Remploy #DisabilityWorks BBC News 220217   1548

Remploy #DisabilityWorks BBC News 220217 1548

Now all this week the BBC has been looking at how business work with people with disabilities and how disabled people have made business work for them, as part of our disability works series, Vishala is visiting a Marks and Spencer
depot in Castle Donington and can join us now, Vishala. That’s right Simon I am in Castle Donington here at the Marks and Spencer warehouse. This is where all your online purchases come from though, apparently these boxes here are carrying cuff links and belts. Marks and Spencer opened this warehouse in 2013. Back then they said they wanted to hire more disabled employees, well joining me now is Kate Nash from Purple Space and also Matt Reed from Remploy. Matt Reed let’s talk about how employers can retain disabled employees, now it is all very well big companies throwing money at the problem of recruiting more but how can they retain them and make sure they work with them through out their career. I think for me it goes back to the business benefits of supporting disabled people. There is an assumption that it costs a huge amount of money to retain disabled talent and that frankly isn’t true,
most adjustments are free and actually if you compare that to the cost of supporting your workforce versus the cost of replacing it, that’s where the investment starts to make business sense. Kate from the employee perspective, why do you think that disabled employees tend to leave earlier in their careers or earlier in their jobs? I think one of the things we
see again and again in particular people who have a new diagnosis of a disability or a
health condition is that they experience a lack of confidence.
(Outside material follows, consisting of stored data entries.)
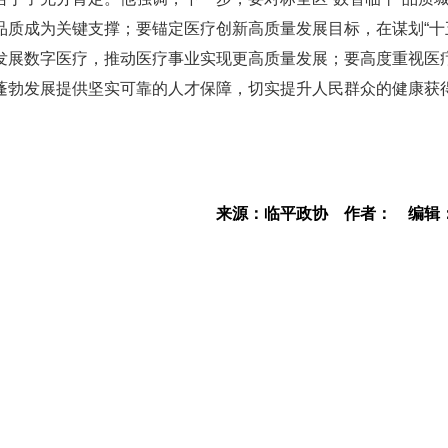
质成为关键支撑；要锚定医疗创新高质量发展目标，在谋划“十
发展数字医疗，推动医疗事业实现更高质量发展；要高度重视医
蓬勃发展提供坚实可靠的人才保障，切实提升人民群众的健康获
来源：临平政协
作者：
编辑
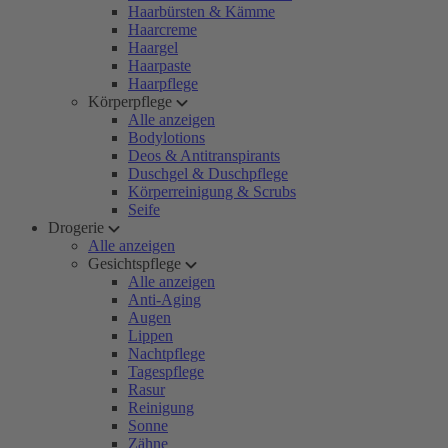
Haarbürsten & Kämme
Haarcreme
Haargel
Haarpaste
Haarpflege
Körperpflege
Alle anzeigen
Bodylotions
Deos & Antitranspirants
Duschgel & Duschpflege
Körperreinigung & Scrubs
Seife
Drogerie
Alle anzeigen
Gesichtspflege
Alle anzeigen
Anti-Aging
Augen
Lippen
Nachtpflege
Tagespflege
Rasur
Reinigung
Sonne
Zähne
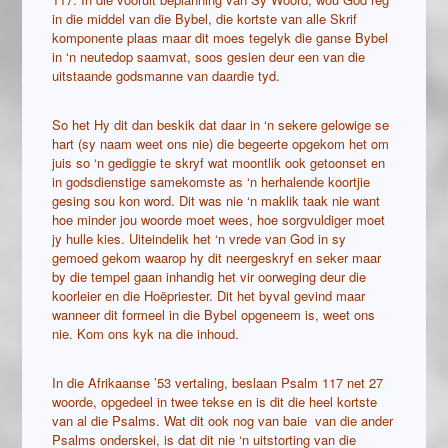
in die middel van die Bybel, die kortste van alle Skrif
komponente plaas maar dit moes tegelyk die ganse Bybel
in ‘n neutedop saamvat, soos gesien deur een van die
uitstaande godsmanne van daardie tyd.
So het Hy dit dan beskik dat daar in ‘n sekere gelowige se
hart (sy naam weet ons nie) die begeerte opgekom het om
juis so ‘n gediggie te skryf wat moontlik ook getoonset en
in godsdienstige samekomste as ‘n herhalende koortjie
gesing sou kon word. Dit was nie ‘n maklik taak nie want
hoe minder jou woorde moet wees, hoe sorgvuldiger moet
jy hulle kies. Uiteindelik het ‘n vrede van God in sy
gemoed gekom waarop hy dit neergeskryf en seker maar
by die tempel gaan inhandig het vir oorweging deur die
koorleier en die Hoëpriester. Dit het byval gevind maar
wanneer dit formeel in die Bybel opgeneem is, weet ons
nie. Kom ons kyk na die inhoud.
In die Afrikaanse ’53 vertaling, beslaan Psalm 117 net 27
woorde, opgedeel in twee tekse en is dit die heel kortste
van al die Psalms. Wat dit ook nog van baie van die ander
Psalms onderskei, is dat dit nie ‘n uitstorting van die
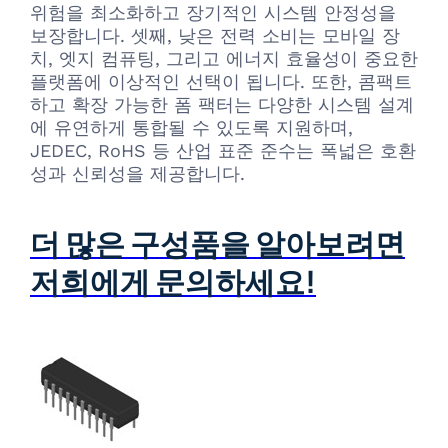
위험을 최소화하고 장기적인 시스템 안정성을
보장합니다. 셋째, 낮은 전력 소비는 모바일 장
치, 엣지 컴퓨팅, 그리고 에너지 효율성이 중요한
플랫폼에 이상적인 선택이 됩니다. 또한, 콤팩트
하고 확장 가능한 폼 팩터는 다양한 시스템 설계
에 유연하게 통합될 수 있도록 지원하며,
JEDEC, RoHS 등 산업 표준 준수는 폭넓은 호환
성과 신뢰성을 제공합니다.
더 많은 구성품을 알아보려면
저희에게 문의하세요!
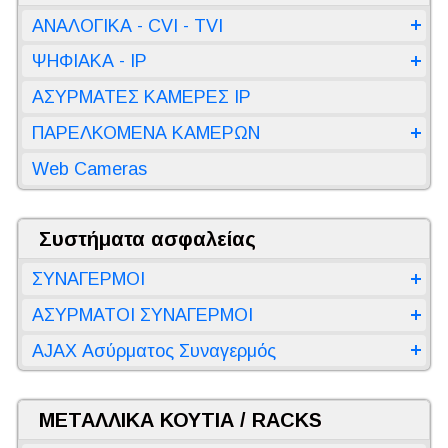
ΑΝΑΛΟΓΙΚΑ - CVI - TVI
ΨΗΦΙΑΚΑ - IP
ΑΣΥΡΜΑΤΕΣ ΚΑΜΕΡΕΣ IP
ΠΑΡΕΛΚΟΜΕΝΑ ΚΑΜΕΡΩΝ
Web Cameras
Συστήματα ασφαλείας
ΣΥΝΑΓΕΡΜΟΙ
ΑΣΥΡΜΑΤΟΙ ΣΥΝΑΓΕΡΜΟΙ
AJAX Ασύρματος Συναγερμός
ΜΕΤΑΛΛΙΚΑ ΚΟΥΤΙΑ / RACKS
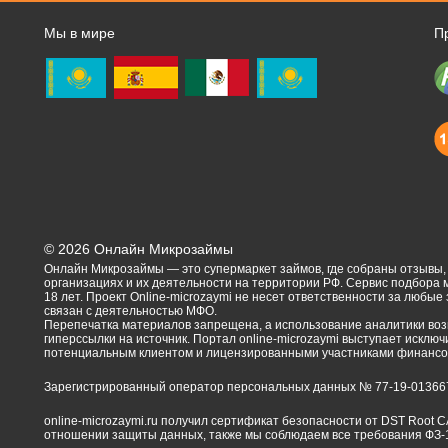
Мы в мире
П
©
2026
Онлайн Микрозаймы
Онлайн Микрозаймы — это супермаркет займов, где собраны отзывы
организациях и их деятельности на территории РФ. Сервис подбора
18 лет. Проект Online-microzaymi не несет ответственности за любые
связан с деятельностью МФО.
Перепечатка материалов запрещена, а использование аналитики воз
гиперссылки на источник. Портал online-microzaymi выступает искл
потенциальным клиентом и лицензированными участниками финансов
Зарегистрированный оператор персональных данных № 77-19-01366
online-microzaymi.ru получил сертификат безопасности от DST Root 
отношении защиты данных, также мы соблюдаем все требования ФЗ-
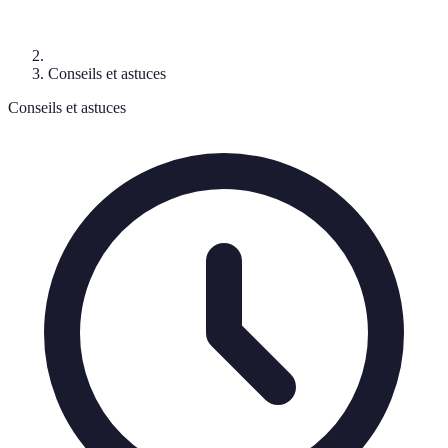
Conseils et astuces
Conseils et astuces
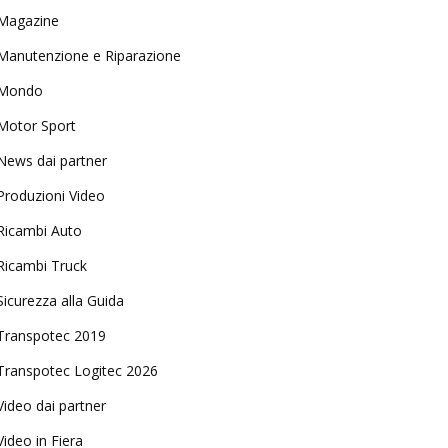
Magazine
Manutenzione e Riparazione
Mondo
Motor Sport
News dai partner
Produzioni Video
Ricambi Auto
Ricambi Truck
Sicurezza alla Guida
Transpotec 2019
Transpotec Logitec 2026
Video dai partner
Video in Fiera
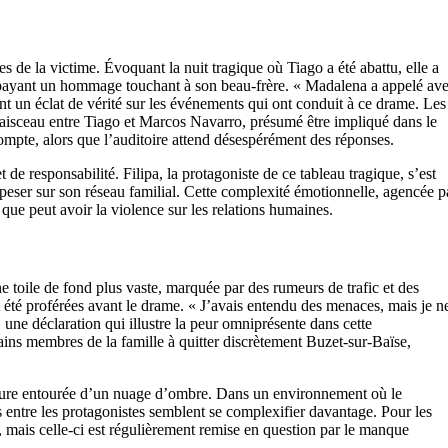
de la victime. Évoquant la nuit tragique où Tiago a été abattu, elle a
 payant un hommage touchant à son beau-frère. « Madalena a appelé av
t un éclat de vérité sur les événements qui ont conduit à ce drame. Les
 faisceau entre Tiago et Marcos Navarro, présumé être impliqué dans le
pte, alors que l’auditoire attend désespérément des réponses.
de responsabilité. Filipa, la protagoniste de ce tableau tragique, s’est
 peser sur son réseau familial. Cette complexité émotionnelle, agencée p
s que peut avoir la violence sur les relations humaines.
e toile de fond plus vaste, marquée par des rumeurs de trafic et des
été proférées avant le drame. « J’avais entendu des menaces, mais je n
pa, une déclaration qui illustre la peur omniprésente dans cette
ins membres de la famille à quitter discrètement Buzet-sur-Baïse,
igure entourée d’un nuage d’ombre. Dans un environnement où le
s entre les protagonistes semblent se complexifier davantage. Pour les
é, mais celle-ci est régulièrement remise en question par le manque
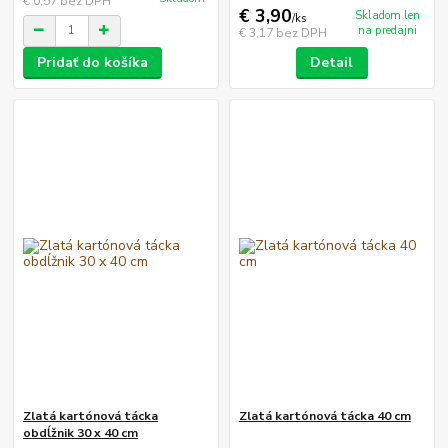
€ 0,57
bez DPH
€ 3,90
Skladom len
/
ks
na predajni
€ 3,17
bez DPH
Pridať do košíka
Detail
Zlatá kartónová tácka
Zlatá kartónová tácka 40 cm
obdĺžnik 30 x 40 cm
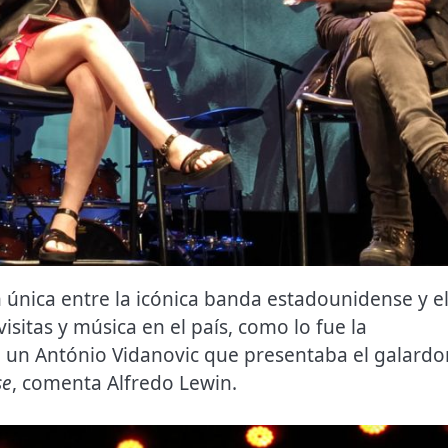
n única entre la icónica banda estadounidense y e
isitas y música en el país, como lo fue la
on un António Vidanovic que presentaba el galardo
se
, comenta Alfredo Lewin.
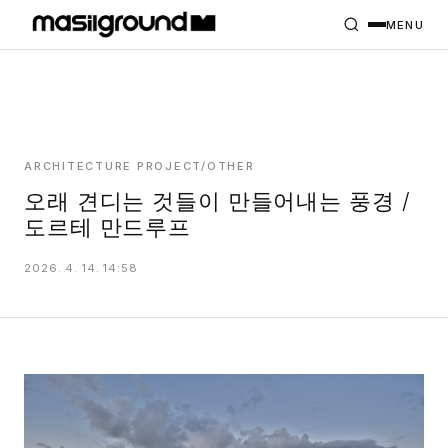
HOME
PROJECTS
MENU
INTERIORS
PLANS
INDEX
ARCHITECTURE PROJECT/OTHER
오래 견디는 것들이 만들어내는 풍경 /
도르테 만드루프
MASILWIDE
2026. 4. 14. 14:58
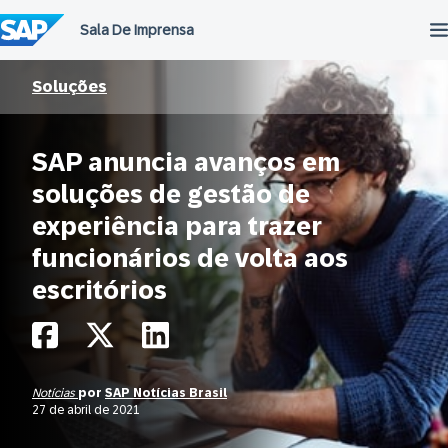
Ir
para
o
conteúdo
Soluções
SAP anuncia avanços em
soluções de gestão de
experiência para trazer
funcionários de volta aos
escritórios
Notícias
por
SAP Notícias Brasil
27 de abril de 2021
We often talk about the soft biggotry of low expectation of others and that can have a corrosive impact on how somebody feels about themselves, how they feel about their employers appetite to be
able to deliver the right type of workplace adjustment, so it’s often, we’re often our
own worst enemies because we take a tumble and we may lack confidence and resilience so it’s getting through that, that makes the difference OK Matt one of the problems we
have in the UK is that the number of people that are registered disabled but work and
the number of people of that are registered that can work there is a bit of a rift between that, how can close that gap from an employers perspective? For me i think it comes back down to disability confidence, it’s not about putting people into work, it’s about giving the opportunity to build a career, and that starts from our perspective with educating the employees and helping up skill them making them more disability confident and help them create the kind of environment that welcomes talent from all different aspects of the community and also allows them to bring the very best selves to work everyday. What would success look like? How can we help companies accountable, to something like that? I think, I am not sure it’s about holding them accountable, it comes back to the education piece, there are real obvious business benefits for recruitment support of disabled talent, that’s what will make real differences as oppose to going back to a quota system or counting by numbers, it’s that societal change that will be driven by actual this is not the right thing to do
it’ something that makes absolute business sense. OK, well Kate and Matt thanks very
much, that’s it from me and I will be back in an hours time with more news from Donington. Vishala, thank you very much.